Fractured Times: Culture and Society in the Twentieth Century
Eric Hobsbawm
Little, Brown, 336pp, £25
Reviewing a book by his fellow historian Raphael Samuel about the “lost world of British communism”, Eric Hobsbawm praised Samuel for his “melancholy empathy for an irrecoverable past”. Fractured Times, Hobsbawm’s final work, published after his death in October last year, displays a similar quality – though it evinces melancholy empathy not for the milieu of the British Communist Party, which he joined when he arrived in England from Berlin as a 15-year-old in 1933, but for the art and culture of the “bourgeois society” that disappeared after the outbreak of the First World War.
The essays collected here, which were written between 1964 and 2012, are not focused exclusively on the “lost world” of European bourgeois civilisation. There are several pieces on the situation of the arts in the early 21st century – reflections on the consequences of technological progress and the “democratisation of aesthetic consumption” – but Hobsbawm’s analysis of our postmodern cultural condition nevertheless presupposes, as he acknowlegdes, a“plunge” back into the final years of what he terms the “long 19th century”, stretching, roughly, from 1789 to 1914. Without that look back, the current scene cannot be understood. The seven chapters devoted to the “culture of the bourgeois world” therefore form the centre piece of the book.
Much of this will be familiar to readers of Hobsbawm’s earlier work. His point of departure here is the claim made in The Age of Empire (1987), the third volume of his great trilogy on the long 19th century, that August 1914 marked a definitive “natural break” in the history of Europe. That moment was regarded, he argued there, as announcing “the end of the world made by and for the bourgeoisie”. And intimations of imminent death were felt especially keenly in the cultural productions of the period, especially in literature and painting, to which The Age of Empire devotes a substantial chapter.
The first part of Fractured Times picks up where that chapter left off and serves as a useful reminder of just what kind of Marxist historian Hobsbawm was. His interest in the social and historical significance of high culture marked him out from his distinguished colleagues in the Communist Party Historians Group of the early 1950s – men such as Samuel, Christopher Hill and E P Thompson. As he wrote in his autobiography, Interesting Times (2002), his Marxism had developed out of the attempt to understand the arts:
What filled my mind [in the mid-1930s] was not the classic macro-historical problems of Marxist debate about historical development – the succession of “modes of production”. It was the place and nature of the artist and the arts (in fact, literature) in society or, in Marxist terms, “How is the superstructure connected to the base?”
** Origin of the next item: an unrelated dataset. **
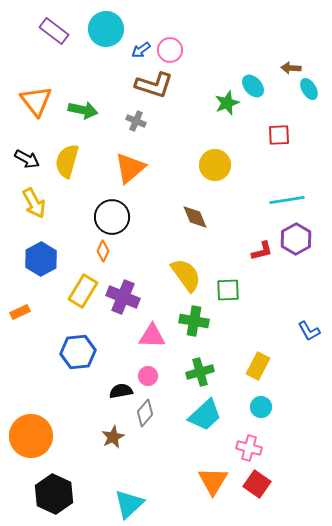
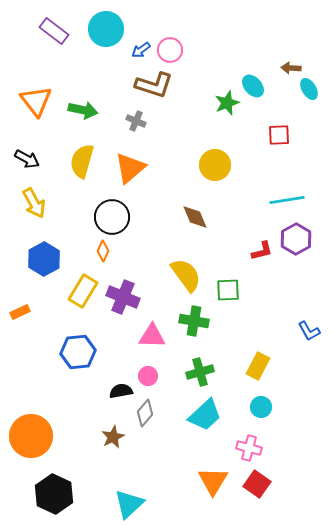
yellow semicircle at (67, 161): moved 15 px right
blue hexagon at (41, 259): moved 3 px right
Hobsbawm’s indifference to the main problems of Marxist historiography, not to mention his mellifluous prose style, ensured that his work reached a much larger audience than that of many of his contemporaries did (something attested to by the voluminous media coverage of his death).
As Perry Anderson has put it, in Hobsbawm, Communist “militant and historian . . . remained separate identities”. One might add as a corollary that the identities of historian and writer were jumbled up in him. The “Overture” to The Age of Empire shows this well. The book begins not as grand narrative but as autobiography. Hobsbawm tells the story of how his mother, scion of a Viennese Jewish family of some standing, met her future husband (and Eric’s father) in Alexandria, where her uncle did business.
There was a serious point to this anecdote, Hobsbawm insisted. “For all of us,” he wrote, “there is a twilight zone between history and memory; between the past as a generalised record which is open to relatively dispassionate inspection and the past as a remembered part of, or background to, one’s own life.” The Age of Empire fell into that twilight zone. Fractured Times – or the central section of it at any rate – does too. And this is what gives much of it the kind of melancholy air that Hobsbawm found so attractive in Samuel.
He confesses to having chosen examples from his own “cultural background – geographically central Europe, linguistically German”. And, he might have added, Jewish. In Interesting Times, Hobsbawm evoked the prosperous, largely secular milieu of Jewish Vienna from which his mother’s side of the family had sprung and which had mostly disappeared (or persisted only in the most attenuated fashion) by the time he was born in 1917. The finest piece in the new volume, on the “emancipation of Jewish talent” in central Europe, is a paean to the German language, the “gateway to modernity”for Mittel European Jews in the second half of the 19th century – and, of course, the native tongue of young Eric Hobsbaum himself.